• [Records for processing]:

--

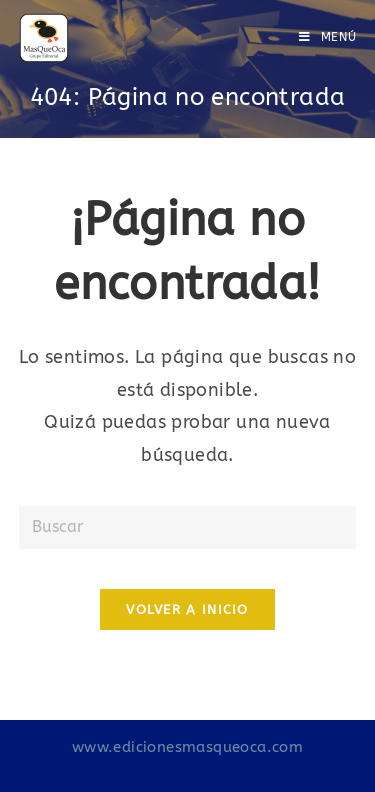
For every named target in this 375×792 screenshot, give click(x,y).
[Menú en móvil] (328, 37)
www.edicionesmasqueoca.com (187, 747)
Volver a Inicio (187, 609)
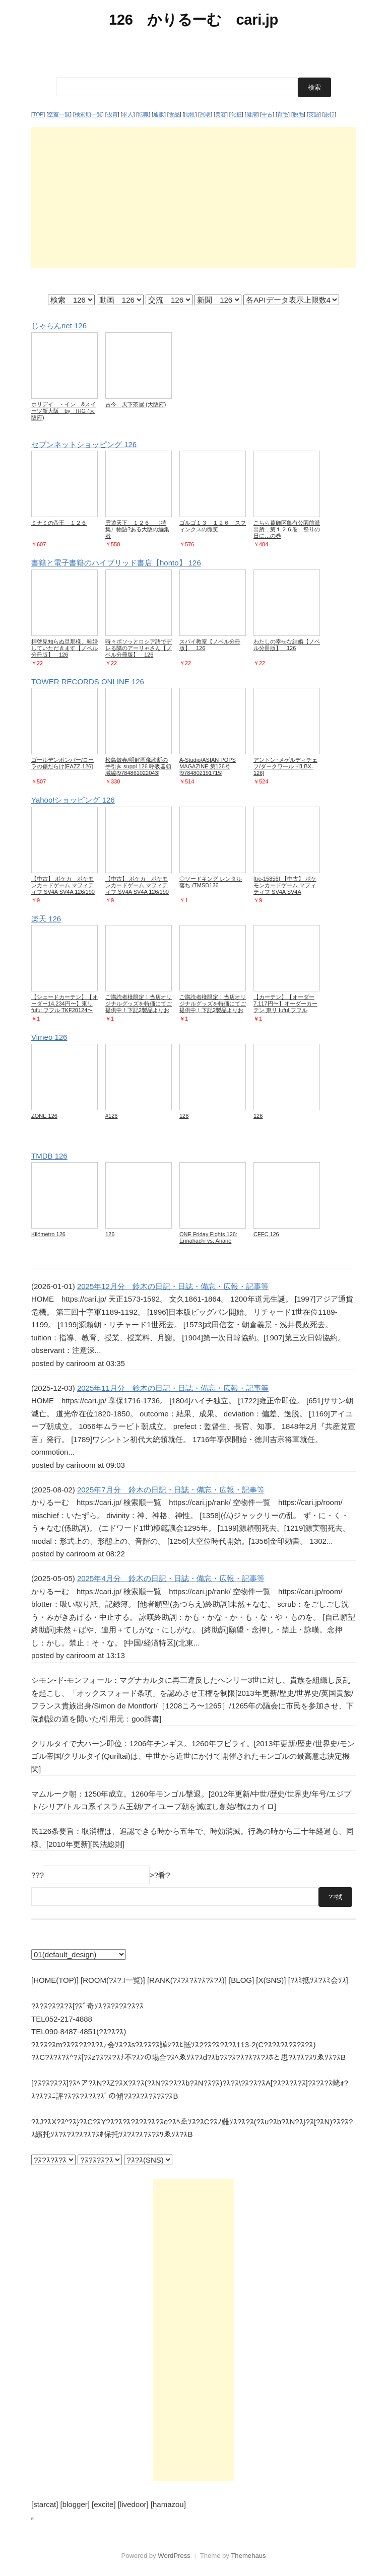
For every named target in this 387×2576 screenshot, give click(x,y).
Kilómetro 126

--

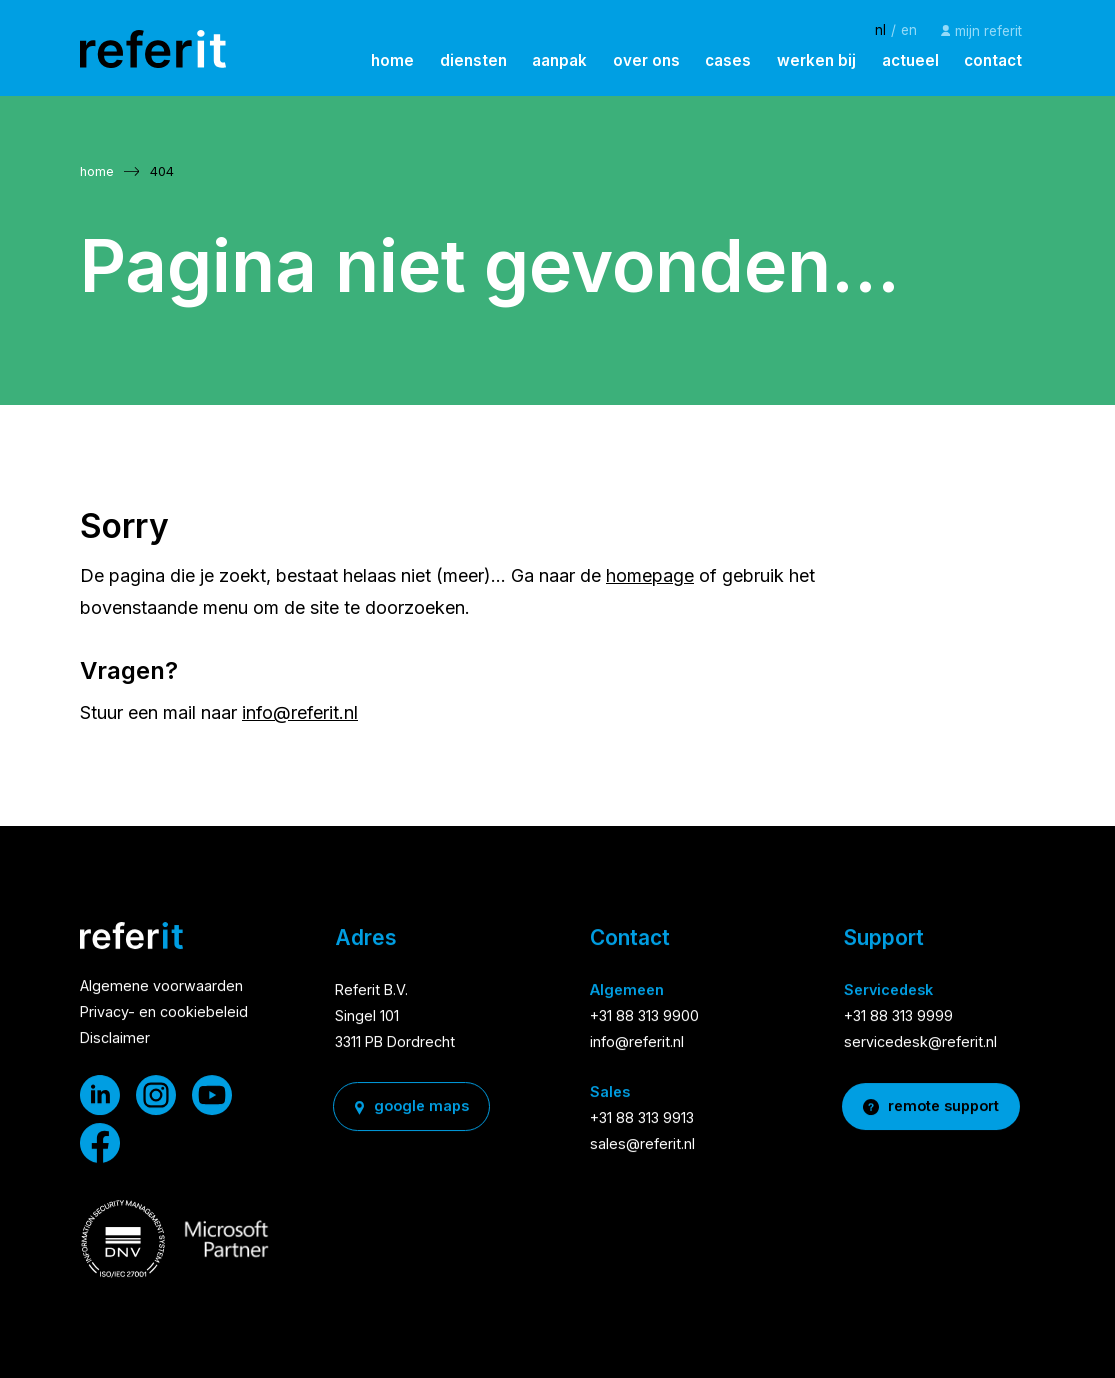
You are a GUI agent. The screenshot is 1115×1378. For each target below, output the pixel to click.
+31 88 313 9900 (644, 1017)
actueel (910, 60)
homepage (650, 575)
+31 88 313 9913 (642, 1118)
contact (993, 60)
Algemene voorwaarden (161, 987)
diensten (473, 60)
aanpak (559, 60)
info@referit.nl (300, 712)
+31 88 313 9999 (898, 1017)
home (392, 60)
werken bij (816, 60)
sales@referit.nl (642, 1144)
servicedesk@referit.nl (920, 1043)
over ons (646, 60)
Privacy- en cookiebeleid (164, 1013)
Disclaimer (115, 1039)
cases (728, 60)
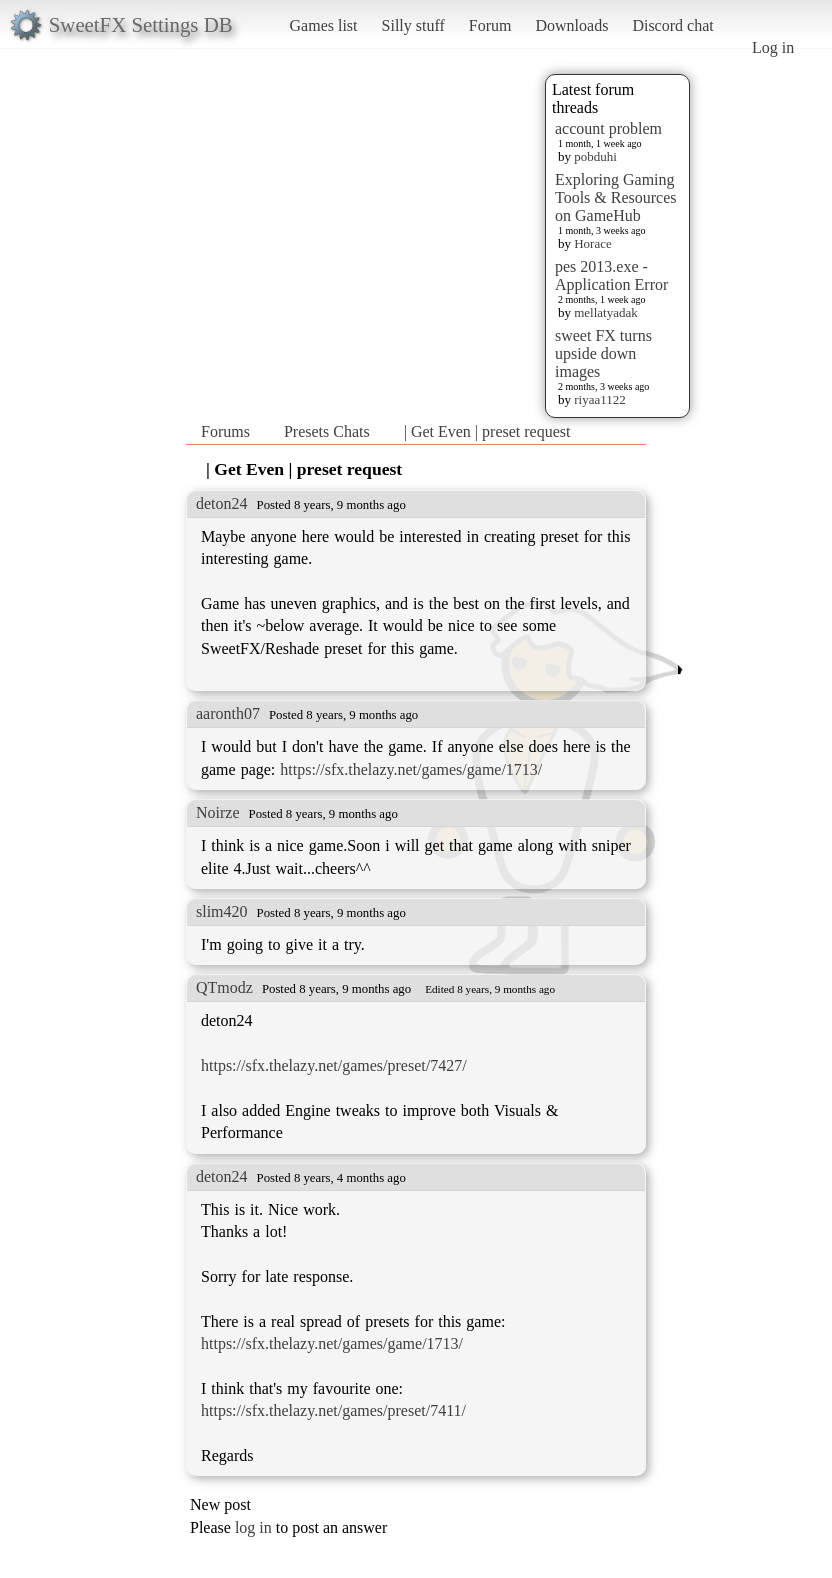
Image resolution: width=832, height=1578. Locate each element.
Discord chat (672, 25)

--

• [Problem]: Please show, exactly as written, every line above that contains the word "click".

• [Expected output]:
For every named target in this 375×792 screenshot, give click(x,y).
For every named target in this 387×2576 screenshot, give click(x,y).
You are a GUI agent. The screenshot is 1115×1378. For each target below, output the pixel to click.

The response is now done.